Yes. She lives in London and we are teaching her from New York. Like I don't know what you think about that, but I KNOW that the lord has given us these tools for a reason. Being an online proselyting missionary is such a privilege. The lord knows what's up. He knows exactly how to hasten his work. I feel SO BLESSED

So one of my favorite days of the week was when my wonderful Aunt's brother and sister took my companion and I out to lunch. I just can't believe how lucky I am that my mission president allows us to go to lunch with people we know. So we ate at this cute diner in New Canaan and then had the YUMMIEST gelato afterwards. And then Kemery (my aunts sis in law) took us to this store that she works at and spent like 200 ish dollars on my companion and I. I was asking Kemery where she works and then she told me and I was like OH do they sell Moroccan oil?? And she was like yeah! Let's go get you some! I was like oh noo we don't have to! But she insisted :) so we walk in and they also had my favorite skincare. Khiel's. I was in heaven. Kemery was like what do you need!?! (and this whole time I'm thinking that I was going to pay for my products) so I picked out my eye cream and my Moroccan oil and I was ready to pay. And then kemery was like do you want some lipstick and (you know me I LOVE lipstick) ha. So she got me a wonderful lip color and then we're going to pay and she just bought ALL of it. I was like NO no no!!! And she was like are you kidding I am paying for this. I died. THEY WERE SO NICE. I need to somehow thank them. They spoiled Sister Wilkes and I. TENDER MERCIES. I feel so blessed I can't even handle it. I love Heavenly Father. It's crazy how well he knows me. And he knows exactly what I need. Ugh I just feel blessed. 



So I'm still going strong with the two splits a week! Sister Wilkes is a sister training leader just like sister Amorim was. So splits splits splits. I really do love going on splits. I have gotten to know so many sisters on a whole new level. I am also able to take different things I like from each sister and try to implement them in myself. I am learning so much. AH blessed. 

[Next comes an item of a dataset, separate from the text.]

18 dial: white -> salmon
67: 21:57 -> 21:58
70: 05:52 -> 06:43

So this week I have been thinking a lot about a talk called the Character of Christ. By David A Bednar. (And you know he's one of my faves.) well anyways. What an amazing talk. I've read it before but ahhh it's just such a good talk. EVERYONE needs to read it. It talks about how Christ even with ALL he went through he was still able to turn outward and help others. Like I don't know about you, but if I had to go through what Christ went through I would just be like ugh poor me poor me. Because I have natural man tendencies. (All of us do) but how lucky are we to have Christ as our role model.  Christ had so much he could have complained about yet he was ALWAYS thinking of others. 

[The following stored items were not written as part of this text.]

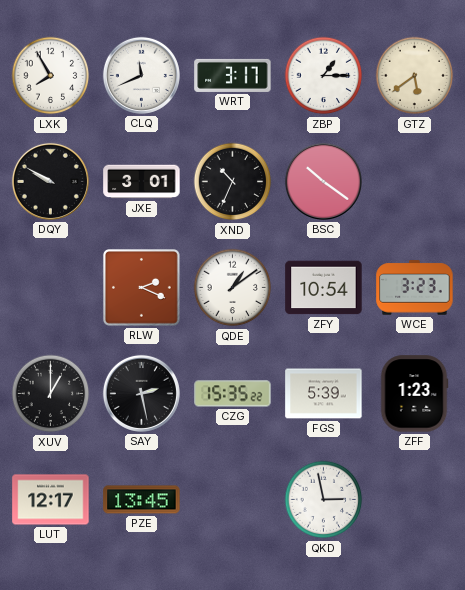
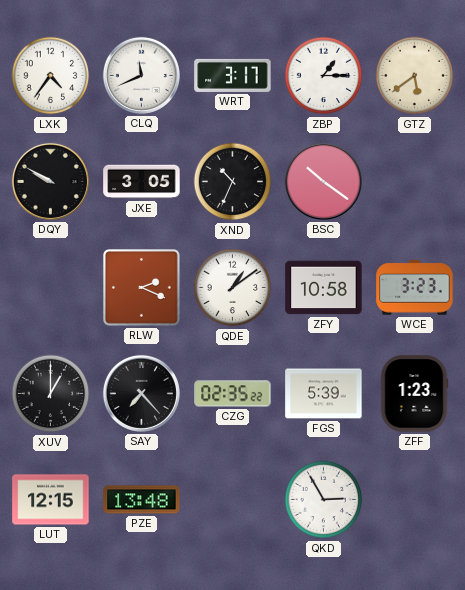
LXK: 7:55 -> 4:36
JXE: 3:01 -> 3:05
ZFY: 10:54 -> 10:58
SAY: 2:28 -> 7:23
CZG: 15:35 -> 02:35
LUT: 12:17 -> 12:15
PZE: 13:45 -> 13:48
QKD: 2:58 -> 2:55
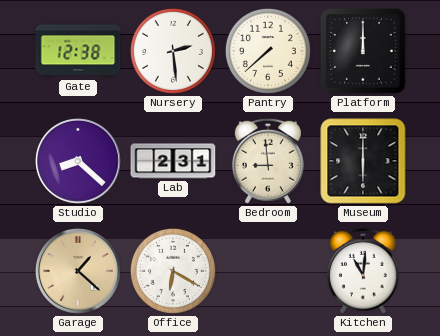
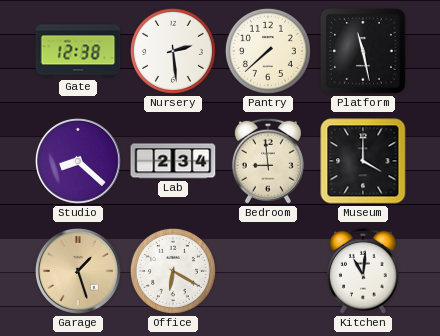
Platform: 12:00 -> 11:28
Lab: 2:31 -> 2:34
Museum: 6:00 -> 4:00
Garage: 1:22 -> 1:27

Something I have been doing everyday on my mission- 
In preach my gospel there are a whole bunch of Christlike attributes. And every day I pick ONE. And I focus on that attribute and try my hardest to implement that through out my whole day. So yesterday day was love. Today is faith. And I wish I could better explain how much it has helped me. We hear in church or in our day to day lives that we need to be more like Christ right? I always remember before my mission in church talking about how we need to try to be more like Jesus. But how often did I ACTUALLY try to be like Jesus. I didn't think about it in my everyday activities. But when I focus on ONE attribute a day and keep that thought in the back of my head I am actually acting. Not just living life knowing I need to be like Jesus. I'm really TRYING to be like Jesus. So I'm only telling you this because I want others to feel closer to our savior just like I have. I have come so much closer to my Savior just by focusing on one attribute a day. It is blessing my life!!! I sometimes get tears in my eyes when I think about how blessed I am. Ahhhh this church is true. 

I LOVE you all so so much. I wish I could give you all a hug and a great big kiss on the cheek I love you so much. Thank you for the wonderful Halloween treats and letters and EVERYTHING. You guys have a fabulous week. 

Love abba.

Also sorry I have like no pictures I will try to take more today :)
My TWIN sister KIM and I did not plan to match. Haha so funny. I love her.